> _MATERIALS PROVIDED_:
-=-=-=-=-
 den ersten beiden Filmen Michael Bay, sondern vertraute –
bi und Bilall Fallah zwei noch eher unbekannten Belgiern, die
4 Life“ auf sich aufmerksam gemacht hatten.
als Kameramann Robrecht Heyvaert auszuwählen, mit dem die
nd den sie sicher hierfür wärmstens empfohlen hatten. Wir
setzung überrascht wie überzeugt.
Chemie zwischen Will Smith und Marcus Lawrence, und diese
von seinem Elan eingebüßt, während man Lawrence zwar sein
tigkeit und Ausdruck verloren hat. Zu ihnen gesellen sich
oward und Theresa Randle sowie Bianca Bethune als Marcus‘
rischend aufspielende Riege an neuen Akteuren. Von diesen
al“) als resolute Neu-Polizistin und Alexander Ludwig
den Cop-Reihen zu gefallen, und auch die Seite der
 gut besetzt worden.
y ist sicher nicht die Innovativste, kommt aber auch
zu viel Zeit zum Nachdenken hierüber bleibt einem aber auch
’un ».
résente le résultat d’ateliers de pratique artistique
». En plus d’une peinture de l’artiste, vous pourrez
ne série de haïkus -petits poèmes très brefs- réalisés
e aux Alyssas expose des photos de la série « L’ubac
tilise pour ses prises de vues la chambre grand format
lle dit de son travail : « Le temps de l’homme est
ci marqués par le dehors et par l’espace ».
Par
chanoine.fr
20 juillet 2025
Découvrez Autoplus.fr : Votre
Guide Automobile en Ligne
-=-=-=-=-
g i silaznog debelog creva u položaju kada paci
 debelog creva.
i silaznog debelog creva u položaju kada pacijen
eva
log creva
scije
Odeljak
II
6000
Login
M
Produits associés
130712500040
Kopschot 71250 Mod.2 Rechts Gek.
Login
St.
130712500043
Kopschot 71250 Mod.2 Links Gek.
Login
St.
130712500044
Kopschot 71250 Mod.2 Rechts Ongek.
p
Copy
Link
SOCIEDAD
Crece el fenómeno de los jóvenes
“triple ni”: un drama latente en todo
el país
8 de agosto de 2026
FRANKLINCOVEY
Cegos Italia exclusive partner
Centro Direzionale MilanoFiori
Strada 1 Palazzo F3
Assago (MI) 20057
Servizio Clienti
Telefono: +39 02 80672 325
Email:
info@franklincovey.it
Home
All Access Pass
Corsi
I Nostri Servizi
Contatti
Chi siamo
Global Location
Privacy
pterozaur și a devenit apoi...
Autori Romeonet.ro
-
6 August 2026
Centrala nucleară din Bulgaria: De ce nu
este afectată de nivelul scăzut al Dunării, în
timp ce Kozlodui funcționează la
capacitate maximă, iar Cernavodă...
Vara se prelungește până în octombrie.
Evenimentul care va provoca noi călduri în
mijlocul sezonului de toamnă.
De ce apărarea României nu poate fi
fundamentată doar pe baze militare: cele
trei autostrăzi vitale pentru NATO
-=-=-=-=-
> _PROBLEM DETAILS_: Where the line holding "Strada 1 Palazzo F3" appears in the listing above, start reproducing exactly, and end with the line holding "Centrala nucleară din Bulgaria: De ce nu".

> _TASK ANSWER_:
Strada 1 Palazzo F3
Assago (MI) 20057
Servizio Clienti
Telefono: +39 02 80672 325
Email:
info@franklincovey.it
Home
All Access Pass
Corsi
I Nostri Servizi
Contatti
Chi siamo
Global Location
Privacy
pterozaur și a devenit apoi...
Autori Romeonet.ro
-
6 August 2026
Centrala nucleară din Bulgaria: De ce nu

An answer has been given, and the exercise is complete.